San DiegoVeyo-based company, which developed an Uber-style model to get Medicaid and Medicare members to doctor’s appointments, has signed a deal to sell to its rival Medical transport management of Saint Louis for an undisclosed price.
The acquisition, which is not yet finalized, should bring Medical transport management annual turnover of approximately $1 billion, the company said. MTM has 2,200 employees nationwide.
Veyo said its annual revenue is approximately $300 million. It employs 570 workers in 10 locations across the country, including call centers in Arizona and elsewhere.
The combined companies plan to provide 20 million trips a year to people in 31 states and washington d.c.
Co-founded in 2015 by the Managing Director Josh Komenda as a spin-out from ArizonaBased at Total Transit, Veyo is a transportation broker that aimed to disrupt non-emergency Medicaid/Medicare transportation business by bringing on board independent contractors who use their own vehicles to drive people to doctor’s appointments.
About 3.6 million people forego medical care each year due to transportation problems, according to the American Hospital Association. For older Americans, transportation is the third most commonly cited reason for not seeking health care.
Veyo trained independent drivers in CPR, HIPPA rules, Americans with Disabilities Act procedures and other skills, and inspected vehicles. Non-emergency transportation is covered for certain Medicare and Medicaid members, who California is called Medical. Government-funded insurance programs pay for trips for people who cannot use public or private transportation and need help getting around.
Komenda will stay with Medical transport management in an indefinite leadership role, the company said.
“While technology and innovation are hugely important, so is the human touch and that is where our vision for the future lies,” Komenda said in a statement. “With this merger of our companies, we bring together the best of both worlds: MTM’s focus on customer service and Veyo’s technological prowess and independent driver supplier model.”

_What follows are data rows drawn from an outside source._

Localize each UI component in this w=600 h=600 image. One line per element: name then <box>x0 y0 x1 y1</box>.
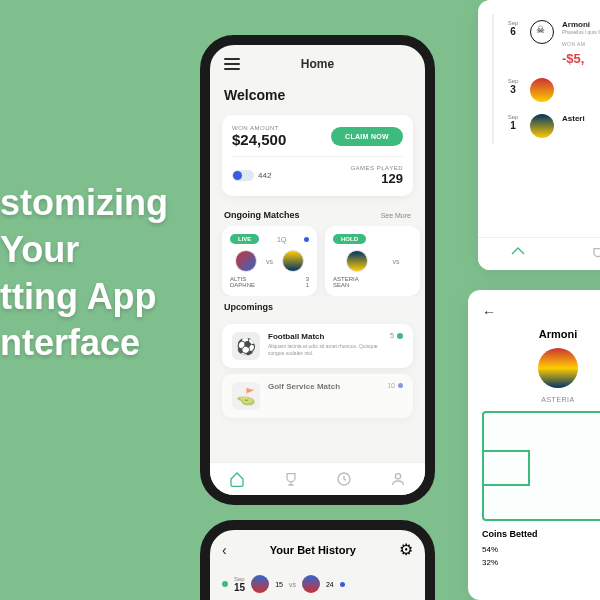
back-icon[interactable]: ← <box>482 304 496 320</box>
upcoming-count: 5 <box>390 332 394 339</box>
svg-point-1 <box>395 474 400 479</box>
team-score: 1 <box>306 282 309 288</box>
phone-home: Home Welcome WON AMOUNT $24,500 CLAIM NO… <box>200 35 435 505</box>
toggle-switch[interactable] <box>232 170 254 181</box>
team-logo <box>530 78 554 102</box>
match-card[interactable]: LIVE 1Q vs ALTIS3 DAPHNE1 <box>222 226 317 296</box>
history-icon[interactable] <box>336 471 352 487</box>
dot-icon <box>398 383 403 388</box>
team-sub: ASTERIA <box>482 396 600 403</box>
back-icon[interactable]: ‹ <box>222 542 227 558</box>
upcoming-desc: Aliquam lacinia et odio sit amet rhoncus… <box>268 343 382 356</box>
ts-day: 1 <box>504 120 522 131</box>
team-name: SEAN <box>333 282 349 288</box>
team-name: Armoni <box>482 328 600 340</box>
live-badge: LIVE <box>230 234 259 244</box>
phone-history: ‹ Your Bet History ⚙ Sep15 15 vs 24 Sean… <box>200 520 435 600</box>
timeline-card: Sep6 ☠ Armoni Phasellus l quis feu WON A… <box>478 0 600 270</box>
ts-sub: Phasellus l quis feu <box>562 29 600 35</box>
upcoming-title: Golf Service Match <box>268 382 379 391</box>
team-name: DAPHNE <box>230 282 255 288</box>
ts-amount: -$5, <box>562 51 600 66</box>
home-icon[interactable] <box>510 246 526 262</box>
trophy-icon[interactable] <box>590 246 600 262</box>
team-logo: ☠ <box>530 20 554 44</box>
home-icon[interactable] <box>229 471 245 487</box>
page-title: Home <box>301 57 334 71</box>
live-card: ← Li Armoni ASTERIA Coins Betted 54% 32% <box>468 290 600 600</box>
team-logo <box>302 575 320 593</box>
quarter-label: 1Q <box>277 236 286 243</box>
timeline-entry[interactable]: Sep3 <box>492 72 600 108</box>
ts-title: Armoni <box>562 20 600 29</box>
coins-title: Coins Betted <box>482 529 600 539</box>
hist-month: Sep <box>234 576 245 582</box>
claim-button[interactable]: CLAIM NOW <box>331 127 403 146</box>
dot-icon <box>304 237 309 242</box>
ts-title: Asteri <box>562 114 600 123</box>
hero-line: Your <box>0 227 168 274</box>
upcoming-title: Upcomings <box>224 302 273 312</box>
coin-pct: 54% <box>482 545 498 554</box>
match-card[interactable]: HOLD vs ASTERIA SEAN <box>325 226 420 296</box>
history-item[interactable]: Sep15 15 vs 24 <box>210 569 425 599</box>
welcome-heading: Welcome <box>210 83 425 107</box>
hero-line: stomizing <box>0 180 168 227</box>
hold-badge: HOLD <box>333 234 366 244</box>
ts-day: 3 <box>504 84 522 95</box>
won-amount: $24,500 <box>232 131 286 148</box>
profile-icon[interactable] <box>390 471 406 487</box>
dot-icon <box>340 582 345 587</box>
hero-line: tting App <box>0 274 168 321</box>
bottom-nav <box>210 462 425 495</box>
trophy-icon[interactable] <box>283 471 299 487</box>
ts-day: 6 <box>504 26 522 37</box>
won-card: WON AMOUNT $24,500 CLAIM NOW 442 GAMES P… <box>222 115 413 196</box>
vs-label: vs <box>393 258 400 265</box>
hist-score: 24 <box>326 581 334 588</box>
dot-icon <box>222 581 228 587</box>
team-logo <box>282 250 304 272</box>
upcoming-count: 10 <box>387 382 395 389</box>
team-logo <box>251 575 269 593</box>
team-logo <box>538 348 578 388</box>
team-logo <box>530 114 554 138</box>
vs-label: vs <box>266 258 273 265</box>
menu-icon[interactable] <box>224 55 240 73</box>
games-value: 129 <box>350 171 403 186</box>
ts-amt-label: WON AM <box>562 41 600 47</box>
settings-icon[interactable]: ⚙ <box>399 540 413 559</box>
coin-pct: 32% <box>482 558 498 567</box>
upcoming-item[interactable]: ⚽ Football Match Aliquam lacinia et odio… <box>222 324 413 368</box>
upcoming-item[interactable]: ⛳ Golf Service Match 10 <box>222 374 413 418</box>
hist-score: 15 <box>275 581 283 588</box>
ongoing-title: Ongoing Matches <box>224 210 300 220</box>
upcoming-title: Football Match <box>268 332 382 341</box>
hero-line: nterface <box>0 320 168 367</box>
timeline-entry[interactable]: Sep6 ☠ Armoni Phasellus l quis feu WON A… <box>492 14 600 72</box>
see-more-link[interactable]: See More <box>381 212 411 219</box>
vs-label: vs <box>289 581 296 588</box>
timeline-entry[interactable]: Sep1 Asteri <box>492 108 600 144</box>
hist-day: 15 <box>234 582 245 593</box>
dot-icon <box>397 333 403 339</box>
toggle-value: 442 <box>258 171 271 180</box>
field-diagram <box>482 411 600 521</box>
team-logo <box>346 250 368 272</box>
team-logo <box>235 250 257 272</box>
page-title: Your Bet History <box>270 544 356 556</box>
football-icon: ⚽ <box>232 332 260 360</box>
golf-icon: ⛳ <box>232 382 260 410</box>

Medical Transportation, also a broker, has been in business since 1995. A private, women-owned company, it handled more than 13 million trips a year to Medicaid and Medicare members, among others, before acquiring Veyo.
The company handles non-emergency medical transportation for state and county governments, and is California non-emergency medical transportation broker. He also works with managed care organizations, health systems, and other programs serving the disabled, underserved, and older people. It partners with 1,250 transportation providers and transit agencies nationwide to provide services.